-- Records shown follows --

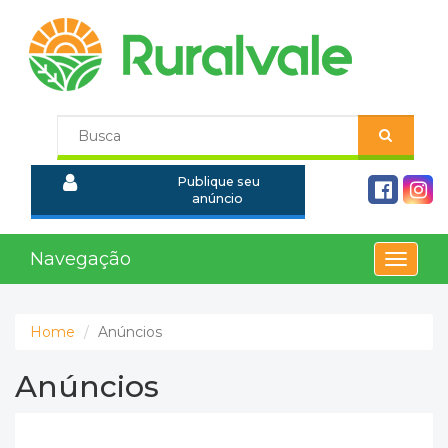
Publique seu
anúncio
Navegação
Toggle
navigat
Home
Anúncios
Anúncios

-- Records shown concluded --
-- Records shown follows --

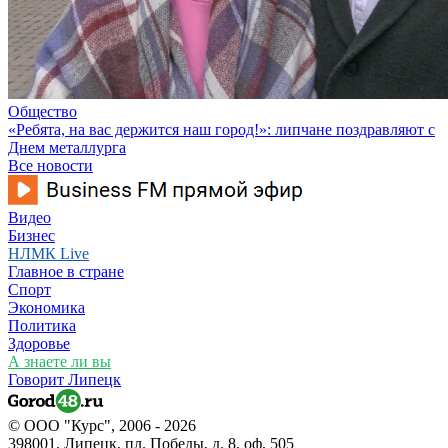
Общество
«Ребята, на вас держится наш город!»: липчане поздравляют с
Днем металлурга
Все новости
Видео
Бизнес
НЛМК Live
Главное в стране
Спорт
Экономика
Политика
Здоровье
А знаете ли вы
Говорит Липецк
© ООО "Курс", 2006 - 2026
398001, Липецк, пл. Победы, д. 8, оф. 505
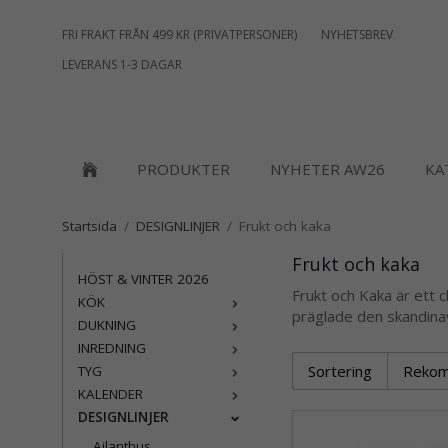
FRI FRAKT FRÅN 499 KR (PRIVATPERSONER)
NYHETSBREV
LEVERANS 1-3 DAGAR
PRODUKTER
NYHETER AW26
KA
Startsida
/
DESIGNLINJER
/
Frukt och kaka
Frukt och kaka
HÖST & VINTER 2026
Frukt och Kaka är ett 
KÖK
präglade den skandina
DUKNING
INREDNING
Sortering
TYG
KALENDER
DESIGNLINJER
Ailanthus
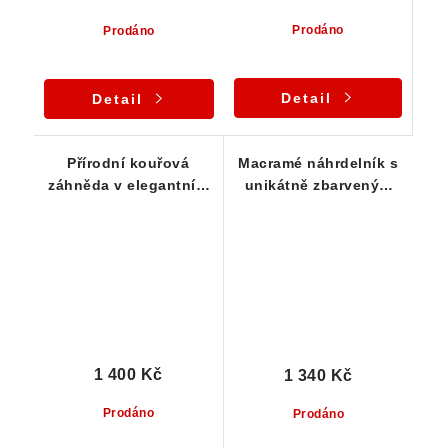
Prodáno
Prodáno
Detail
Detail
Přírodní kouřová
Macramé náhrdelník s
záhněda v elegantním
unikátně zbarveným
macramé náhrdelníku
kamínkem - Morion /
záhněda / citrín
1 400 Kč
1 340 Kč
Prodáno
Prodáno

-- Records shown concluded --
-- Records shown follows --

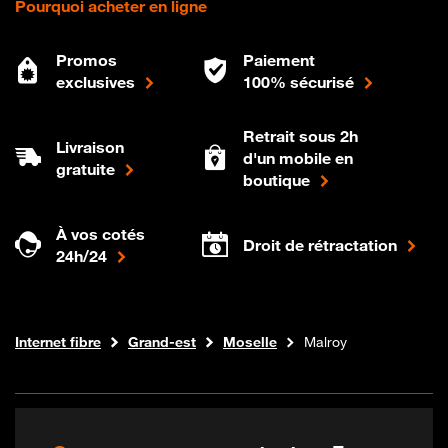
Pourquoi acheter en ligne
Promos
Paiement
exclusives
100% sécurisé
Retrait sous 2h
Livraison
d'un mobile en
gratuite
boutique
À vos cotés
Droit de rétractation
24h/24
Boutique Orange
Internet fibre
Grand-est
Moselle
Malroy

-- Records shown concluded --

> **Your objective**: Retype the entries above exactly, but only from the line containing "липчане поздравляют с" through the line containing "398001, Липецк, пл. Победы, д. 8, оф. 505", both included.

> **Task output**:
«Ребята, на вас держится наш город!»: липчане поздравляют с
Днем металлурга
Все новости
Видео
Бизнес
НЛМК Live
Главное в стране
Спорт
Экономика
Политика
Здоровье
А знаете ли вы
Говорит Липецк
© ООО "Курс", 2006 - 2026
398001, Липецк, пл. Победы, д. 8, оф. 505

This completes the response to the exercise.